An exact copy of the data is required; the images should not appear in it.

Dataset records
--- START ---
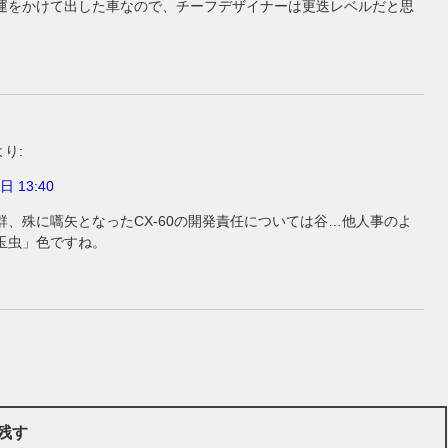
運をかけて出した車なので、チーフデザイナーは更迭レベルだと思
。
より:
日 13:40
群、殊に嚆矢となったCX-60の開発責任については谷…他人事のよ
玉虫」色ですね。
残す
--- END ---
- _FINISHED TASK_:
運をかけて出した車なので、チーフデザイナーは更迭レベルだと思
。
より:
日 13:40
群、殊に嚆矢となったCX-60の開発責任については谷…他人事のよ
玉虫」色ですね。
残す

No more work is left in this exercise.